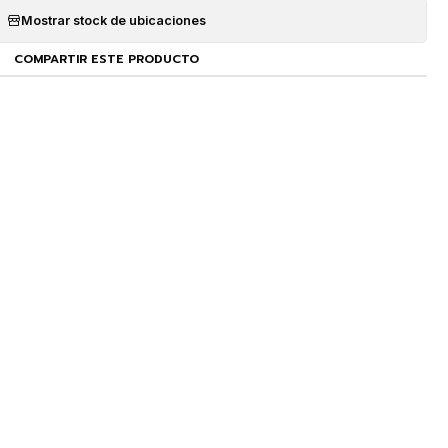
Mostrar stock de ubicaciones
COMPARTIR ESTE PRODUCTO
--
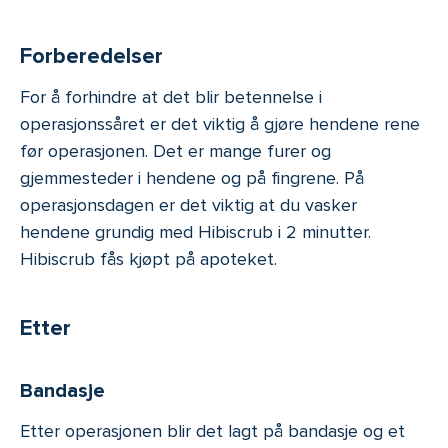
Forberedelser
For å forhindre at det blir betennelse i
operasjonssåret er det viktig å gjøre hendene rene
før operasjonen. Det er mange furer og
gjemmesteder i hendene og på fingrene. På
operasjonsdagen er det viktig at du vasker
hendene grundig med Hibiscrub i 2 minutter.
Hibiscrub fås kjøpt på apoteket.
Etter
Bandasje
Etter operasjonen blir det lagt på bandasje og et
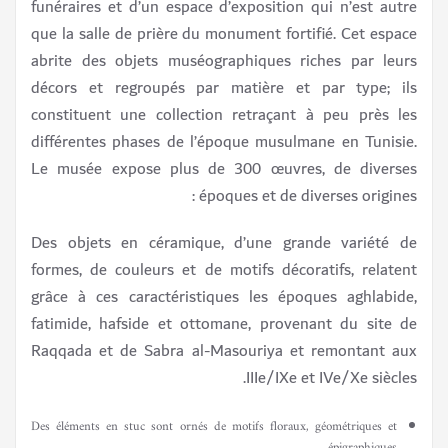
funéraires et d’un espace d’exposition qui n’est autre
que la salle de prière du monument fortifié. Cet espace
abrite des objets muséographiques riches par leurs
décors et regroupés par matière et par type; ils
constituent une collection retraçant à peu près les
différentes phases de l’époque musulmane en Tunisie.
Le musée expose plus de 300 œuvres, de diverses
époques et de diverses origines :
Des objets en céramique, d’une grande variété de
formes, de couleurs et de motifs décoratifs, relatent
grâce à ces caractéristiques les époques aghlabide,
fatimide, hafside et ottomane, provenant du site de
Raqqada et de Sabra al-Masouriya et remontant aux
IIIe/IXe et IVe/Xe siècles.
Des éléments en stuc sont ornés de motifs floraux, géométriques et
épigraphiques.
--
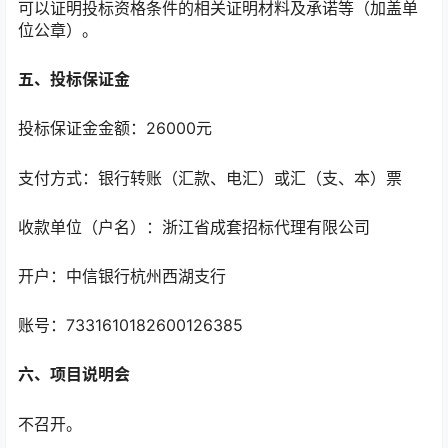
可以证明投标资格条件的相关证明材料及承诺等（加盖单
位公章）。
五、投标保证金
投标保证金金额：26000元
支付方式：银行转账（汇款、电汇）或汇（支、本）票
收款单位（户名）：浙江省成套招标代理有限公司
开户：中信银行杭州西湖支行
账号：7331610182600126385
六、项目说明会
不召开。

Exercise objective =
Copy out each line of the data above, exactly, if it lies between the line holding "différentes phases de" and the line holding "épigraphiques.", inclusive; copy no other line.

Task response =
différentes phases de l’époque musulmane en Tunisie.
Le musée expose plus de 300 œuvres, de diverses
époques et de diverses origines :
Des objets en céramique, d’une grande variété de
formes, de couleurs et de motifs décoratifs, relatent
grâce à ces caractéristiques les époques aghlabide,
fatimide, hafside et ottomane, provenant du site de
Raqqada et de Sabra al-Masouriya et remontant aux
IIIe/IXe et IVe/Xe siècles.
Des éléments en stuc sont ornés de motifs floraux, géométriques et
épigraphiques.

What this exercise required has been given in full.